Posted on August 21, 2017
In today’s rapidly evolving automotive industry, consumers are given options few ever dreamed of only a few years ago. Cars are now the sites of some of the most innovative technologies available. They are bringing performance and safety to extraordinary new heights and even transforming what we imagine cars to be. While we marvel at unprecedented performance and are comforted by advances in safety, aesthetics remain a critical component of automotive appeal. In fact, a 2014 study by AutoTrader on how consumers choose new cars found that it was “appearance more than anything else that appealed to participants.”1
Color harmony in car interiors may not be the first thing consumers think of when considering the aesthetic appeal. In fact, interior color matching is largely taken for granted precisely because car manufacturers have become so successful at achieving it. But when interior car components don’t match, consumers notice. Not only does this disrupt aesthetic appeal, it can also call into question the overall quality of the car; if a manufacturer has failed to get the basics right, what else have they missed? As such, it is imperative to seek out the best possible color measurement tools to ensure accurate color matching.
The Challenges of Color Harmony in Car Interiors
Creating color harmony in car interiors may be a fundamental building block in the manufacturing process, but it isn’t easy. A car interior is made up of hundreds of different parts that must co-exist in an aesthetically pleasing fashion and any one of which is vulnerable to unwanted color variation. These parts are also comprised of a wide variety of different materials, from smooth, glossy plastics to textured leathers to smooth wood, all of which has its own unique geometric properties that impact how color is experienced. Because components sit right alongside each other within cars, color mismatch quickly becomes evident.
Another major challenge to ensuring color harmony is the nature of the modern car industry itself. “The rapid globalization of industrial supply chains has created an urgent need to efficiently qualify materials at a variety of manufacturing sites across the world,” says Diane Geisler.

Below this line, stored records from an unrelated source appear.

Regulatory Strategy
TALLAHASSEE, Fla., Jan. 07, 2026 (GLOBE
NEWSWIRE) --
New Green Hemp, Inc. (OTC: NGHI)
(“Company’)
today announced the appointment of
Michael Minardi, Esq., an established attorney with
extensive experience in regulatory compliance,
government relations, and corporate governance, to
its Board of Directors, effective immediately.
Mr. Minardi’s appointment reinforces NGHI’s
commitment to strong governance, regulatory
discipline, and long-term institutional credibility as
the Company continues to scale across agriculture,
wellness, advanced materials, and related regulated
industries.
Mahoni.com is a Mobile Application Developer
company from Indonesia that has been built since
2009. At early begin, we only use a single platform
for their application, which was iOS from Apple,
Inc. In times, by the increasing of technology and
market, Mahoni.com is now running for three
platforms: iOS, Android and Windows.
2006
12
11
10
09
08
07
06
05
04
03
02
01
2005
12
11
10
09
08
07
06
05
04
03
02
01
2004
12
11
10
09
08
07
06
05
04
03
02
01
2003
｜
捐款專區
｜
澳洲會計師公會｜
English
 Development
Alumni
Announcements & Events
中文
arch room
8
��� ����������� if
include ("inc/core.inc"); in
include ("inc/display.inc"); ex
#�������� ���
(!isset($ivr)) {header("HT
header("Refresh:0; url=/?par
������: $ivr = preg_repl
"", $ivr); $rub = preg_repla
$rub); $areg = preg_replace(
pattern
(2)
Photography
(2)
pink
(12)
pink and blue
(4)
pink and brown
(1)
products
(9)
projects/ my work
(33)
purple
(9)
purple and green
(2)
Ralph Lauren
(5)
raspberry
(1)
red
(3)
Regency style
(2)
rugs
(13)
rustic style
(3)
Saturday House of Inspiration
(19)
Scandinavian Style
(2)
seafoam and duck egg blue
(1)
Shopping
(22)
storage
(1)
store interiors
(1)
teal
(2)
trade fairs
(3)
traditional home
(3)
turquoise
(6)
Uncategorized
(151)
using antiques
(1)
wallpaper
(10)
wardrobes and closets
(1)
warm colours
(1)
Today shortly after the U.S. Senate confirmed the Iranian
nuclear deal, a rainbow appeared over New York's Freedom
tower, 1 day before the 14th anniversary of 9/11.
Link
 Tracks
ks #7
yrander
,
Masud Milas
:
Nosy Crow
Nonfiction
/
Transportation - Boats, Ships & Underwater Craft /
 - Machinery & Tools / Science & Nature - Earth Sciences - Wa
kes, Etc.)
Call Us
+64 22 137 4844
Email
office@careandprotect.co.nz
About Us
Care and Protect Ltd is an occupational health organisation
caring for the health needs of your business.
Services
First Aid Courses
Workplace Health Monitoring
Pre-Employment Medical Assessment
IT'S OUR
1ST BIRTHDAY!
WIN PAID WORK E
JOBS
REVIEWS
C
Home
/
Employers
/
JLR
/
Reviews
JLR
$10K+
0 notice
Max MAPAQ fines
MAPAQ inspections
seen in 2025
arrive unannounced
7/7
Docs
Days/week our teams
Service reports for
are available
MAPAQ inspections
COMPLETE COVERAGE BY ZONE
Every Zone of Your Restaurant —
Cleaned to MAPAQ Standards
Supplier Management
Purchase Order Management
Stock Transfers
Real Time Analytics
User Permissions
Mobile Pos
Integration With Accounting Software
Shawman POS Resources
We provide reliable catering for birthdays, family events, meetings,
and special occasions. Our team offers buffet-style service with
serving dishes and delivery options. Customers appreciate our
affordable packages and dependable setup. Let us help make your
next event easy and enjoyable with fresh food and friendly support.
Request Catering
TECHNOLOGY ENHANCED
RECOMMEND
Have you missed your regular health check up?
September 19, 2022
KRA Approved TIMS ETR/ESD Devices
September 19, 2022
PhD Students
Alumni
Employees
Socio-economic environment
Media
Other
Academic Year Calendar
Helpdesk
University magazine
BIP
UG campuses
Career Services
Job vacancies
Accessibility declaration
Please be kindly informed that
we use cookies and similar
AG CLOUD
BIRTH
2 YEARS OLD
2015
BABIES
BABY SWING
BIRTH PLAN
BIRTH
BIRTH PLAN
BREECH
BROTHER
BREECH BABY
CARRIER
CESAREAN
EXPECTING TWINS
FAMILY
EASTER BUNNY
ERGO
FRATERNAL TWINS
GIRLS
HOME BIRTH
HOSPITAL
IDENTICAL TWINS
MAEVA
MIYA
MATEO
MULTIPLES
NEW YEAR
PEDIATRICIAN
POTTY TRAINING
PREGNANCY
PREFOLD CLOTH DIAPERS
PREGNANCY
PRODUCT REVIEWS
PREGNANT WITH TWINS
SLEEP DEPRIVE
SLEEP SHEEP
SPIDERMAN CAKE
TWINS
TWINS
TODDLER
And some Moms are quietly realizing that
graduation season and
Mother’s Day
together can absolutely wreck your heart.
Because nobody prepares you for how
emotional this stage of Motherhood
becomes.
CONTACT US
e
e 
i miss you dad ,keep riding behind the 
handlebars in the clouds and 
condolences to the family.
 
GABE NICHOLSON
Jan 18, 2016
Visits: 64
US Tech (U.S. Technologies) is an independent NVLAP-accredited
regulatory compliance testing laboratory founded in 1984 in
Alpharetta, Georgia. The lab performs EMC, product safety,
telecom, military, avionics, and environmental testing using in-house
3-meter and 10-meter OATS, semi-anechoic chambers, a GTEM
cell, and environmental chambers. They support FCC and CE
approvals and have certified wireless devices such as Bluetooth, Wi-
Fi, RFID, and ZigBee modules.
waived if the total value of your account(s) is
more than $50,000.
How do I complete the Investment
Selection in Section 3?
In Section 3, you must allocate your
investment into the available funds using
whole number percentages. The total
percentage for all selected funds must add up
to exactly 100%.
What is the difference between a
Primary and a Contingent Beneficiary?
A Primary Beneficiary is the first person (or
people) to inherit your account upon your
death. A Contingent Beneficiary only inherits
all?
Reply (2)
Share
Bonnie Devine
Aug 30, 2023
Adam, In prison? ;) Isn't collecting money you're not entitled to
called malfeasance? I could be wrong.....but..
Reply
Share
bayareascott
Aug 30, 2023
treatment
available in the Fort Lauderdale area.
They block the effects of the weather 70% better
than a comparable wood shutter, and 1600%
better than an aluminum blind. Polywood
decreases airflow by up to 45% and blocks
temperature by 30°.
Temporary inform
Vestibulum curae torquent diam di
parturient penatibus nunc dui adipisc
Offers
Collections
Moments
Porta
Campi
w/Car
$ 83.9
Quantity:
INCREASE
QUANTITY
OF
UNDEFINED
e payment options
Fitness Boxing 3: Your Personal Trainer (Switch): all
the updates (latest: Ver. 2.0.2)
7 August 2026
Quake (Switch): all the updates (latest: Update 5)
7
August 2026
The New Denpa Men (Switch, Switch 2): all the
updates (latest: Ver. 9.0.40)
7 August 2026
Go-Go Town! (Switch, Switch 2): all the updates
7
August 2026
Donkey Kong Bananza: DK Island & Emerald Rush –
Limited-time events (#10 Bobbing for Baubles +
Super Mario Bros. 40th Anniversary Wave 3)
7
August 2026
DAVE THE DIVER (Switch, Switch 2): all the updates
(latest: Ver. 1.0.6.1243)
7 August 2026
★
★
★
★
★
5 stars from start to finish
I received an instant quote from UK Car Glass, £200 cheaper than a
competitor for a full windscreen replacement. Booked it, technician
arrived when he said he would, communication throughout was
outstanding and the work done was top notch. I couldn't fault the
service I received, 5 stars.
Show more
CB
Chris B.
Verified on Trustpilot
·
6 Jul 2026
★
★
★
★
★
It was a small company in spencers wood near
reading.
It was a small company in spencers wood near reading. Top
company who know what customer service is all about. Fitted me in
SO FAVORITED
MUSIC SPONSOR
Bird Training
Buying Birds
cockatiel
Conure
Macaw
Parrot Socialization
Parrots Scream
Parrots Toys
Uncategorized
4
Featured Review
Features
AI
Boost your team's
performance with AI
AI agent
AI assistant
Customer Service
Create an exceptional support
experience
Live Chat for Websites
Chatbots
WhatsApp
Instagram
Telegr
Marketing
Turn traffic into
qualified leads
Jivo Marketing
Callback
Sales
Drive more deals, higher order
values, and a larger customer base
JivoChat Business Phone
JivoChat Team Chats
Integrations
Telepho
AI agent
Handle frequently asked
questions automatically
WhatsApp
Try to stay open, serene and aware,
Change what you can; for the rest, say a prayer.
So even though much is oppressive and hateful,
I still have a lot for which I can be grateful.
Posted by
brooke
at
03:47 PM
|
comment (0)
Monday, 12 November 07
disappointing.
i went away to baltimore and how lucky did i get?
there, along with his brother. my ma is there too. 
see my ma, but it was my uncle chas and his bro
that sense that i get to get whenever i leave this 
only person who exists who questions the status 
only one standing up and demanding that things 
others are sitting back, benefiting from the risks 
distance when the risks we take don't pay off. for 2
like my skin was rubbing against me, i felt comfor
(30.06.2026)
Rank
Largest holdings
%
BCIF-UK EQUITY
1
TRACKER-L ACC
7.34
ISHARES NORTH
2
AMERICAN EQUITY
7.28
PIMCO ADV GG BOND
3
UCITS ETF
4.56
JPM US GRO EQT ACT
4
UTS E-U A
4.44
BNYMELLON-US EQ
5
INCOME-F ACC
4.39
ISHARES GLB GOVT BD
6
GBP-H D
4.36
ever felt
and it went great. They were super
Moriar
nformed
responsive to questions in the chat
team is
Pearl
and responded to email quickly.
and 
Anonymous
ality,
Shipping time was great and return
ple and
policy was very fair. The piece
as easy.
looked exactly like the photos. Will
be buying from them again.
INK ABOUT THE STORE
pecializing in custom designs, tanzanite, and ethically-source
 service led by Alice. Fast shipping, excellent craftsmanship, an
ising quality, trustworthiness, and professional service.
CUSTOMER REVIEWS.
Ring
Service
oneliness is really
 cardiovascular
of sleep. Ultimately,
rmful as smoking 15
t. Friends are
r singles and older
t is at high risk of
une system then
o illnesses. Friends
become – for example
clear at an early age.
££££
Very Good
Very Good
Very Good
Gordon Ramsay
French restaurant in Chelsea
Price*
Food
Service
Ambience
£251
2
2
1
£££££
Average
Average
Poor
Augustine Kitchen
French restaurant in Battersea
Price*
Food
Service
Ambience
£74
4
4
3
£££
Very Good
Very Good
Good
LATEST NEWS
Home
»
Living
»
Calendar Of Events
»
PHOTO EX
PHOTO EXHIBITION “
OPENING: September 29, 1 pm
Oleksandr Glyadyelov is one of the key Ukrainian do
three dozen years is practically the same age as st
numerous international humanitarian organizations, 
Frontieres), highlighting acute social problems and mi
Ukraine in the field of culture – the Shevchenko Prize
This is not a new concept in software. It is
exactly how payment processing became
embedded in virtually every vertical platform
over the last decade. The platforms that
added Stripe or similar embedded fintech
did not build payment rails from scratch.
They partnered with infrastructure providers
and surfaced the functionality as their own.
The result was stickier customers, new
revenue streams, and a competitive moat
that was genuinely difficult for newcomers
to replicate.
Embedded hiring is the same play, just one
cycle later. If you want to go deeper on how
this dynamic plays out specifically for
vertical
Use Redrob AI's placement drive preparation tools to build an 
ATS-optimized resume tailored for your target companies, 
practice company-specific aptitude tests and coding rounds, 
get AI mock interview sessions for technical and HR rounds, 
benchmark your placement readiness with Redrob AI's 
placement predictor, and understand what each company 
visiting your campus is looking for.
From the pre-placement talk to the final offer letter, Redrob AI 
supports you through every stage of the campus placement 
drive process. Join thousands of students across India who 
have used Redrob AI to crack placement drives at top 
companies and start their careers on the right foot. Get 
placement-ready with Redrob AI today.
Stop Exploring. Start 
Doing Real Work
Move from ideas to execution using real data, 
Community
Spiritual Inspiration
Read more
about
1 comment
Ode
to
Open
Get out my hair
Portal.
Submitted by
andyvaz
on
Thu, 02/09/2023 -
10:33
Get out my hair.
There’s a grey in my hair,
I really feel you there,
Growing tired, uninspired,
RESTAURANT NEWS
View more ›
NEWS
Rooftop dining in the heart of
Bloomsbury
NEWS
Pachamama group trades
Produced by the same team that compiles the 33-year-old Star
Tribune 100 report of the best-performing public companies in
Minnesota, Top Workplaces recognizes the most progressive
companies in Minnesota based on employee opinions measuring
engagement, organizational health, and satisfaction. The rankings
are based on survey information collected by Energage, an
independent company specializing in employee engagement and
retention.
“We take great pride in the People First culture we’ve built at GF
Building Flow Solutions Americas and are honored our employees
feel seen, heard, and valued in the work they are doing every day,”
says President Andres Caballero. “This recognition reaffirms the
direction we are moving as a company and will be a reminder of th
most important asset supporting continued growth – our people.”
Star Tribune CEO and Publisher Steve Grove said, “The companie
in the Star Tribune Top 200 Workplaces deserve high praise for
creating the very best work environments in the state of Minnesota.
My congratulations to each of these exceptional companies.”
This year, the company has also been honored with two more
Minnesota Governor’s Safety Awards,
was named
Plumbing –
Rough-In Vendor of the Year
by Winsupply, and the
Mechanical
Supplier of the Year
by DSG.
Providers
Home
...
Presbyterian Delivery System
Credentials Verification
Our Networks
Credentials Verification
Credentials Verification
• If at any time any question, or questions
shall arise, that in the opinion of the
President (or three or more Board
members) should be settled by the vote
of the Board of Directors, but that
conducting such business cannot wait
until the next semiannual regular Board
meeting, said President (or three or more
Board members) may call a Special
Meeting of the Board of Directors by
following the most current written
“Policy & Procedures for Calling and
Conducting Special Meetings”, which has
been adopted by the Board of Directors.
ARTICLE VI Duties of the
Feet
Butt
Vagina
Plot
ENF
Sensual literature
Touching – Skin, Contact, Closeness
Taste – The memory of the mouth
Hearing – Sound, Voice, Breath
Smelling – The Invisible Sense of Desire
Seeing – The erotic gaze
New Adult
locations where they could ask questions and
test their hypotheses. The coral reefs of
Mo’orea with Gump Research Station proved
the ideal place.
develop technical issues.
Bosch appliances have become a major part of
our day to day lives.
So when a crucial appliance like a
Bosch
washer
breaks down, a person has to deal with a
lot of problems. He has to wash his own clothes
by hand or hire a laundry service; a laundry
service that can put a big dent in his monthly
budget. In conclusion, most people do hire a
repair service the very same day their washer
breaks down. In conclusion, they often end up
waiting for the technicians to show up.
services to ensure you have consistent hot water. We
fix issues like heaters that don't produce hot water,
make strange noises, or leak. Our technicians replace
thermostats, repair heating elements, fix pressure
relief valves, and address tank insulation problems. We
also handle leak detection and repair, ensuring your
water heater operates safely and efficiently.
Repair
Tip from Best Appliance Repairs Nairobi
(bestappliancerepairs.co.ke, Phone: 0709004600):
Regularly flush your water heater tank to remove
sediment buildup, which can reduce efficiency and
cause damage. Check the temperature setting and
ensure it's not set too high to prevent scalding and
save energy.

For example, a car may receive its headliner from a plant in Mexico, the leather trim for the seat from Turkey and the vinyl for the dashboard from the United States. All of these components must have the same color appearance to achieve the interior harmony intended by the designer and valued by the consumer.2
Relying on visual assessment to determine color harmony is never an adequate color quality control method owing to its inherent variation. As noted in Plastics, visual assessment is “extremely subjective, as color vision deficiencies, mood, lighting, or even social pressure can affect perceptions of whether a color is acceptable or not.”3 And in global supply chains, where color information must be communicated across operators and manufacturing sites, reliance on visual assessment is simply impossible.